Thread: Self-referential records

Self-referential records

From
Ovid
Date:
Assuming I have the following table:

    CREATE TABLE refers (
      id        SERIAL  PRIMARY KEY,
      name      VARCHAR(255) NOT NULL,
      parent_id INTEGER NOT NULL,
      FOREIGN KEY (parent_id) REFERENCES refers(id)
  );
I need to insert two records so that "select * from refers" looks like this:

    =# select * from refers;
     id | name | parent_id
    ----+------+-----------
      1 | xxxx |         1
      2 | yyy  |         2

The first record can't be inserted because I don't yet know the parent_id. The second record can be inserted after the
first,but I since this is merely a large .sql file that I intend to shove into the PG, I'd much rather declare a
variablein the script to get this done.  I'm thinking something like the following pseudo-code: 

    INSERT INTO refers (name, parent_id) VALUES ('xxxx', :id);
    SELECT id INTO :parent_id FROM refers WHERE name='xxxx';
    INSERT INTO refers (name, parent_id) VALUES ('yyy', :parent_id);

Obviously the above is gibberish, but hopefully it makes clear what I'm trying to do :)

Oh, and "parent_id" is NOT NULL because I hate the logical inconsistencies associated with NULL values.

Cheers,
Ovid--
Buy the book         - http://www.oreilly.com/catalog/perlhks/
Tech blog            - http://use.perl.org/~Ovid/journal/
Twitter              - http://twitter.com/OvidPerl
Official Perl 6 Wiki - http://www.perlfoundation.org/perl6



Re: Self-referential records

From
Leif Biberg Kristensen
Date:
On Sunday 24. January 2010 14.43.10 Ovid wrote:
> Assuming I have the following table:
>
>     CREATE TABLE refers (
>       id        SERIAL  PRIMARY KEY,
>       name      VARCHAR(255) NOT NULL,
>       parent_id INTEGER NOT NULL,
>       FOREIGN KEY (parent_id) REFERENCES refers(id)
>   );
> I need to insert two records so that "select * from refers" looks like this:
>
>     =# select * from refers;
>      id | name | parent_id
>     ----+------+-----------
>       1 | xxxx |         1
>       2 | yyy  |         2
>
> The first record can't be inserted because I don't yet know the parent_id.
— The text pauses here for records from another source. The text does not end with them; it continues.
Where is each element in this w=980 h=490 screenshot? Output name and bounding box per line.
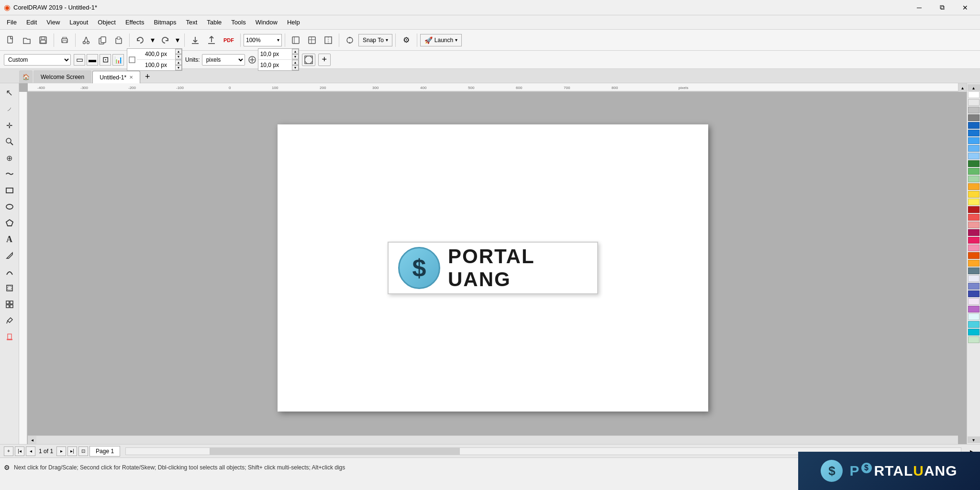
menu-text[interactable]: Text: [181, 17, 202, 28]
color-light-red[interactable]: [968, 222, 980, 228]
height-up[interactable]: ▴: [175, 60, 182, 65]
height-input[interactable]: 100,0 px: [137, 61, 175, 69]
color-indigo-dark[interactable]: [968, 290, 980, 297]
scroll-left[interactable]: ◂: [28, 436, 36, 445]
color-cyan[interactable]: [968, 321, 980, 328]
color-dark-blue-2[interactable]: [968, 130, 980, 136]
import-button[interactable]: [188, 33, 203, 48]
menu-view[interactable]: View: [42, 17, 65, 28]
color-green[interactable]: [968, 168, 980, 175]
width-up[interactable]: ▴: [175, 49, 182, 54]
page-first[interactable]: |◂: [15, 446, 24, 456]
document-tab-close[interactable]: ✕: [129, 75, 133, 80]
rectangle-tool[interactable]: [2, 183, 17, 198]
pen-tool[interactable]: [2, 248, 17, 263]
text-tool[interactable]: A: [2, 232, 17, 247]
color-light-yellow[interactable]: [968, 199, 980, 205]
nudge-v-up[interactable]: ▴: [292, 60, 299, 65]
close-button[interactable]: ✕: [954, 0, 976, 15]
resize-icon[interactable]: ⊡: [100, 54, 111, 66]
nudge-h-input[interactable]: [258, 50, 292, 58]
color-blue-gray[interactable]: [968, 267, 980, 274]
options-button[interactable]: ⚙: [399, 33, 414, 48]
menu-window[interactable]: Window: [251, 17, 282, 28]
color-indigo[interactable]: [968, 283, 980, 290]
zoom-tool[interactable]: [2, 134, 17, 149]
h-scrollbar[interactable]: ◂: [28, 435, 958, 444]
restore-button[interactable]: ⧉: [931, 0, 953, 15]
palette-scroll-down[interactable]: ▾: [968, 436, 980, 443]
minimize-button[interactable]: ─: [908, 0, 930, 15]
nudge-h-up[interactable]: ▴: [292, 49, 299, 54]
color-yellow[interactable]: [968, 191, 980, 198]
fill-tool[interactable]: [2, 329, 17, 345]
nudge-v-down[interactable]: ▾: [292, 65, 299, 70]
zoom-selector[interactable]: 100% ▾: [244, 34, 282, 46]
polygon-tool[interactable]: [2, 215, 17, 231]
color-light-gray[interactable]: [968, 99, 980, 106]
portrait-icon[interactable]: ▭: [74, 54, 85, 66]
color-light-blue[interactable]: [968, 153, 980, 159]
welcome-tab[interactable]: Welcome Screen: [33, 70, 91, 83]
undo-dropdown[interactable]: ▾: [149, 33, 156, 48]
copy-button[interactable]: [95, 33, 110, 48]
pdf-button[interactable]: PDF: [220, 33, 237, 48]
fit-page-button[interactable]: [302, 54, 315, 66]
color-dark-red[interactable]: [968, 206, 980, 213]
launch-button[interactable]: 🚀 Launch ▾: [420, 34, 462, 46]
color-purple[interactable]: [968, 306, 980, 312]
color-gold[interactable]: [968, 183, 980, 190]
width-input[interactable]: 400,0 px: [137, 50, 175, 58]
color-teal[interactable]: [968, 329, 980, 335]
color-dark-green[interactable]: [968, 160, 980, 167]
page-prev[interactable]: ◂: [26, 446, 35, 456]
color-light-pink[interactable]: [968, 245, 980, 251]
v-scrollbar[interactable]: ▴: [958, 83, 967, 92]
crop-tool[interactable]: [2, 280, 17, 296]
menu-tools[interactable]: Tools: [226, 17, 250, 28]
transform-tool[interactable]: ✛: [2, 118, 17, 133]
menu-effects[interactable]: Effects: [121, 17, 149, 28]
export-button[interactable]: [204, 33, 219, 48]
eyedropper-tool[interactable]: [2, 313, 17, 328]
landscape-icon[interactable]: ▬: [87, 54, 98, 66]
color-white[interactable]: [968, 91, 980, 98]
palette-scroll-up[interactable]: ▴: [968, 84, 980, 91]
add-page-bottom[interactable]: +: [4, 446, 13, 456]
color-gray[interactable]: [968, 114, 980, 121]
color-dark-pink[interactable]: [968, 229, 980, 236]
cut-button[interactable]: [78, 33, 94, 48]
menu-table[interactable]: Table: [202, 17, 226, 28]
document-tab[interactable]: Untitled-1* ✕: [92, 71, 140, 83]
units-selector[interactable]: pixels: [202, 54, 245, 66]
freehand-tool[interactable]: 〜: [2, 167, 17, 182]
width-down[interactable]: ▾: [175, 54, 182, 59]
h-scroll-thumb[interactable]: [210, 448, 460, 455]
nudge-h-down[interactable]: ▾: [292, 54, 299, 59]
color-orange-dark[interactable]: [968, 252, 980, 259]
open-button[interactable]: [19, 33, 34, 48]
menu-help[interactable]: Help: [282, 17, 305, 28]
color-blue-1[interactable]: [968, 137, 980, 144]
preset-selector[interactable]: Custom: [4, 54, 71, 66]
color-pink[interactable]: [968, 237, 980, 244]
freehand-select-tool[interactable]: ⟋: [2, 101, 17, 117]
home-tab[interactable]: 🏠: [19, 70, 33, 83]
pan-tool[interactable]: ⊕: [2, 150, 17, 166]
select-tool[interactable]: ↖: [2, 85, 17, 100]
color-light-green[interactable]: [968, 176, 980, 182]
logo-element[interactable]: $ PORTAL UANG: [388, 242, 598, 294]
undo-button[interactable]: [133, 33, 148, 48]
paste-button[interactable]: [111, 33, 126, 48]
menu-file[interactable]: File: [2, 17, 22, 28]
color-orange[interactable]: [968, 260, 980, 267]
pattern-tool[interactable]: [2, 297, 17, 312]
color-blue-2[interactable]: [968, 145, 980, 152]
page-options[interactable]: ⊡: [78, 446, 88, 456]
snap-toggle[interactable]: [342, 33, 357, 48]
color-dark-blue-1[interactable]: [968, 122, 980, 129]
add-tab-button[interactable]: +: [141, 70, 154, 83]
add-page-button[interactable]: +: [318, 54, 331, 66]
menu-bitmaps[interactable]: Bitmaps: [149, 17, 181, 28]
grid-button[interactable]: [304, 33, 320, 48]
I've got a similar structure. I just declared the root node with both id and
parent_id=0.

regards,
--
Leif Biberg Kristensen
http://solumslekt.org/

Re: Self-referential records

From
Bill Moran
Date:
On 1/24/10 8:43 AM, Ovid wrote:
> Assuming I have the following table:
>
>      CREATE TABLE refers (
>        id        SERIAL  PRIMARY KEY,
>        name      VARCHAR(255) NOT NULL,
>        parent_id INTEGER NOT NULL,
>        FOREIGN KEY (parent_id) REFERENCES refers(id)
>    );
> I need to insert two records so that "select * from refers" looks like this:
>
>      =# select * from refers;
>       id | name | parent_id
>      ----+------+-----------
>        1 | xxxx |         1
>        2 | yyy  |         2
>
> The first record can't be inserted because I don't yet know the parent_id. The second record can be inserted after
thefirst, but I since this is merely a large .sql file that I intend to shove into the PG, I'd much rather declare a
variablein the script to get this done.  I'm thinking something like the following pseudo-code: 
>
>      INSERT INTO refers (name, parent_id) VALUES ('xxxx', :id);
>      SELECT id INTO :parent_id FROM refers WHERE name='xxxx';
>      INSERT INTO refers (name, parent_id) VALUES ('yyy', :parent_id);
>
> Obviously the above is gibberish, but hopefully it makes clear what I'm trying to do :)
>
> Oh, and "parent_id" is NOT NULL because I hate the logical inconsistencies associated with NULL values.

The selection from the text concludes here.